# Gunsmith to rechamber a Rem 700



## tmanfrmtn (Jun 6, 2012)

I have a remington 700 varmint that is 22-250 and want to put a new 206 rem barrel on it and have it re chambered.
 Are there any quality gunsmiths in the Atlanta/Marietta that would do a quality job for me?
 I would also head north to have the work done I just hate to start driving south of Alt unless I cannot find anyone somewhat local


----------



## BriarPatch99 (Jun 6, 2012)

Probably gonna be hard to find a barrel and a reamer for a 206 rem...

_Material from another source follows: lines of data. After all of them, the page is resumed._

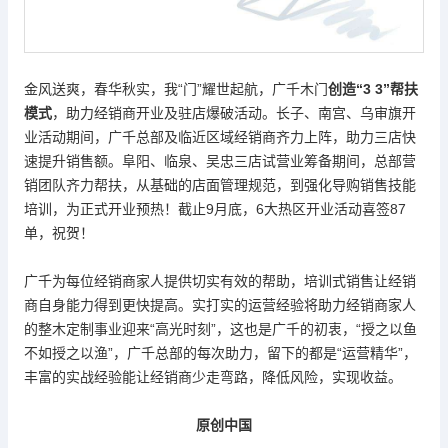
金风送爽，春华秋实，我
“门”耀世起航，广千木门
创造
“3 3”帮扶
模式
，助力经销商开业及驻店爆破活动。长子、南宫、乌审旗开
业活动期间，广千总部及临近区域经销商齐力上阵，助力三店快
速提升销售额。阜阳、临泉、吴忠三店试营业筹备期间，总部营
销团队齐力帮扶，从基础的店面管理规范，到强化导购销售技能
培训，为正式开业预热！截止
9月底，6大热区开业活动喜签87
单，祝贺！
广千为每位经销商家人提供切实有效的帮助，培训式销售让经销
商自身能力得到更快提高。实打实的运营经验将助力经销商家人
的整木定制事业迎来
“高光时刻”，这也是广千的初衷，“授之以鱼
不如授之以渔”，广千总部的每次助力，留下的都是“运营精华”，
丰富的实战经验能让经销商少走弯路，降低风险，实现收益。
原创中国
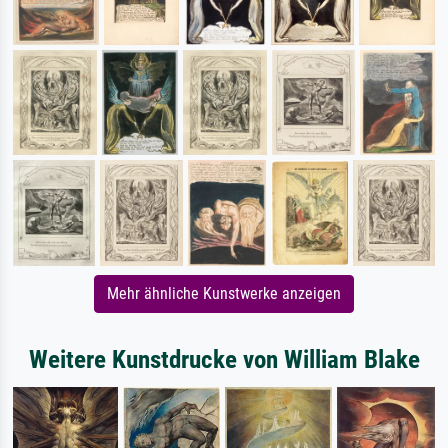
Mehr ähnliche Kunstwerke anzeigen
Weitere Kunstdrucke von William Blake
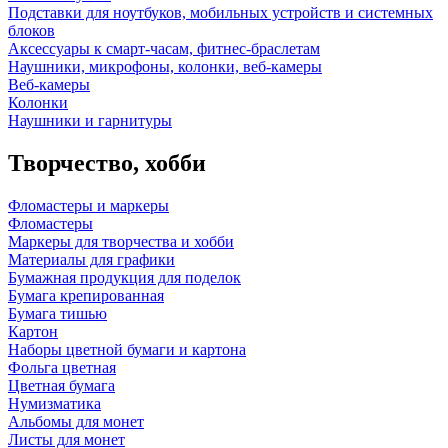
Подставки для ноутбуков, мобильных устройств и системных
блоков
Аксессуары к смарт-часам, фитнес-браслетам
Наушники, микрофоны, колонки, веб-камеры
Веб-камеры
Колонки
Наушники и гарнитуры
Творчество, хобби
Фломастеры и маркеры
Фломастеры
Маркеры для творчества и хобби
Материалы для графики
Бумажная продукция для поделок
Бумага крепированная
Бумага тишью
Картон
Наборы цветной бумаги и картона
Фольга цветная
Цветная бумага
Нумизматика
Альбомы для монет
Листы для монет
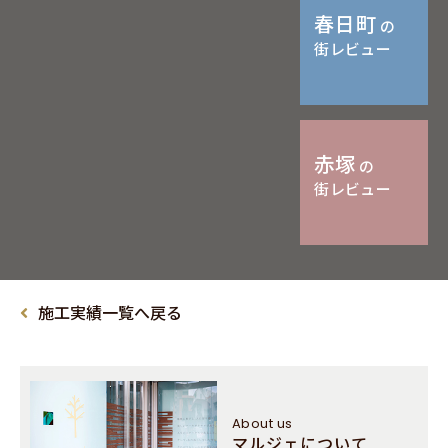
春日町
の
街レビュー
赤塚
の
街レビュー
施工実績一覧へ戻る
About us
マルジェについて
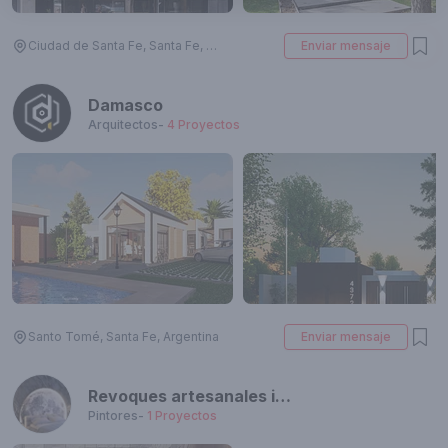
Ciudad de Santa Fe, Santa Fe, Argentina
Enviar mensaje
Damasco
Arquitectos
-
4
Proyectos
Santo Tomé, Santa Fe, Argentina
Enviar mensaje
Revoques artesanales imitación de piedras y maderas
Pintores
-
1
Proyectos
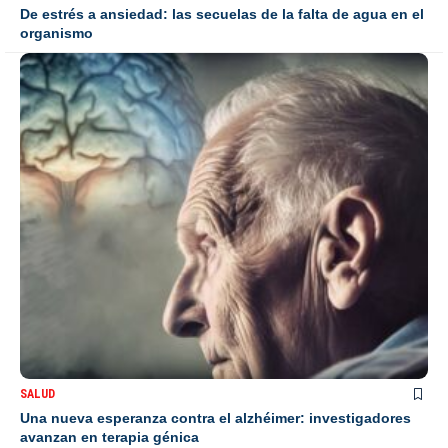
De estrés a ansiedad: las secuelas de la falta de agua en el
organismo
SALUD
Una nueva esperanza contra el alzhéimer: investigadores
avanzan en terapia génica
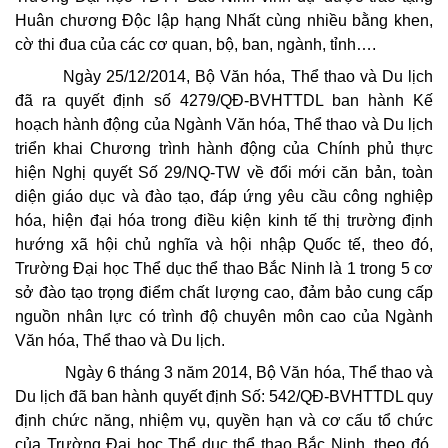
Huân chương Độc lập hạng Nhất cùng nhiều bằng khen,
cờ thi đua của các cơ quan, bộ, ban, ngành, tỉnh….
Ngày 25/12/2014, Bộ Văn hóa, Thể thao và Du lịch
đã ra quyết định số 4279/QĐ-BVHTTDL ban hành Kế
hoạch hành động của Ngành Văn hóa, Thể thao và Du lịch
triển khai Chương trình hành động của Chính phủ thực
hiện Nghị quyết Số 29/NQ-TW về đổi mới căn bản, toàn
diện giáo dục và đào tạo, đáp ứng yêu cầu công nghiệp
hóa, hiện đại hóa trong điều kiện kinh tế thị trường định
hướng xã hội chủ nghĩa và hội nhập Quốc tế, theo đó,
Trường Đại học Thể dục thể thao Bắc Ninh là 1 trong 5 cơ
sở đào tạo trọng điểm chất lượng cao, đảm bảo cung cấp
nguồn nhân lực có trình độ chuyên môn cao của Ngành
Văn hóa, Thể thao và Du lịch.
Ngày 6 tháng 3 năm 2014, Bộ Văn hóa, Thể thao và
Du lịch đã ban hành quyết định Số: 542/QĐ-BVHTTDL quy
định chức năng, nhiệm vụ, quyền hạn và cơ cấu tổ chức
của Trường Đại học Thể dục thể thao Bắc Ninh, theo đó,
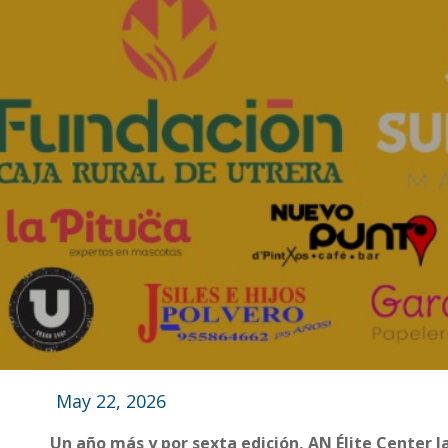
May 22, 2026
Un año más y por sexta edición, AN Élite Center 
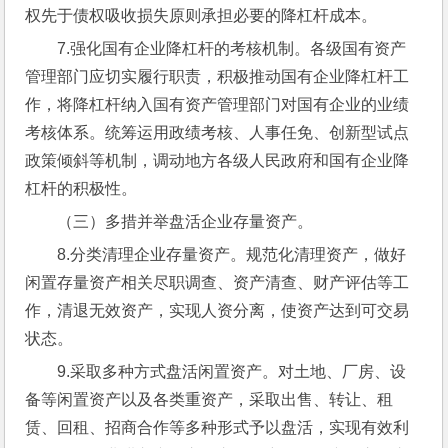
权先于债权吸收损失原则承担必要的降杠杆成本。
7.强化国有企业降杠杆的考核机制。各级国有资产
管理部门应切实履行职责，积极推动国有企业降杠杆工
作，将降杠杆纳入国有资产管理部门对国有企业的业绩
考核体系。统筹运用政绩考核、人事任免、创新型试点
政策倾斜等机制，调动地方各级人民政府和国有企业降
杠杆的积极性。
（三）多措并举盘活企业存量资产。
8.分类清理企业存量资产。规范化清理资产，做好
闲置存量资产相关尽职调查、资产清查、财产评估等工
作，清退无效资产，实现人资分离，使资产达到可交易
状态。
9.采取多种方式盘活闲置资产。对土地、厂房、设
备等闲置资产以及各类重资产，采取出售、转让、租
赁、回租、招商合作等多种形式予以盘活，实现有效利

But if you talking 260 Rem... then there should be several near there... if not there are some here in S GA...


----------



## rayjay (Jun 6, 2012)

These guys build a lot of winning LR competition guns. They have a 700 yard range at the shop. They also know the 260 Rem and it's derivatives very well and probably already own a reamer that will suit your needs. They are up in Jefferson which would be a little bit of a drive but worth it imo. 

American Precision Arms
Jered Joplin

You can talk to David or Bill also. Jered is always real busy so one of the other guys can help. 706-534-1577


----------



## tmanfrmtn (Jun 7, 2012)

Called them today.
 I have to say I did not expect them to be a maker of ultra high end guns.
 Ordering a barrel from them this week and going to have them do my work.
 Funny I am going to spend more on my gunsmithing than I did on the gun but sounds like it will be worth it


----------



## watermedic (Jun 8, 2012)

tmanfrmtn said:


> Called them today.
> I have to say I did not expect them to be a maker of ultra high end guns.
> Ordering a barrel from them this week and going to have them do my work.
> Funny I am going to spend more on my gunsmithing than I did on the gun but sounds like it will be worth it



That is normal for quality work.


----------



## spurandrack (Aug 7, 2012)

*gunsmith to rechamber a rem 700*

buy you another barrel..........

s&r


----------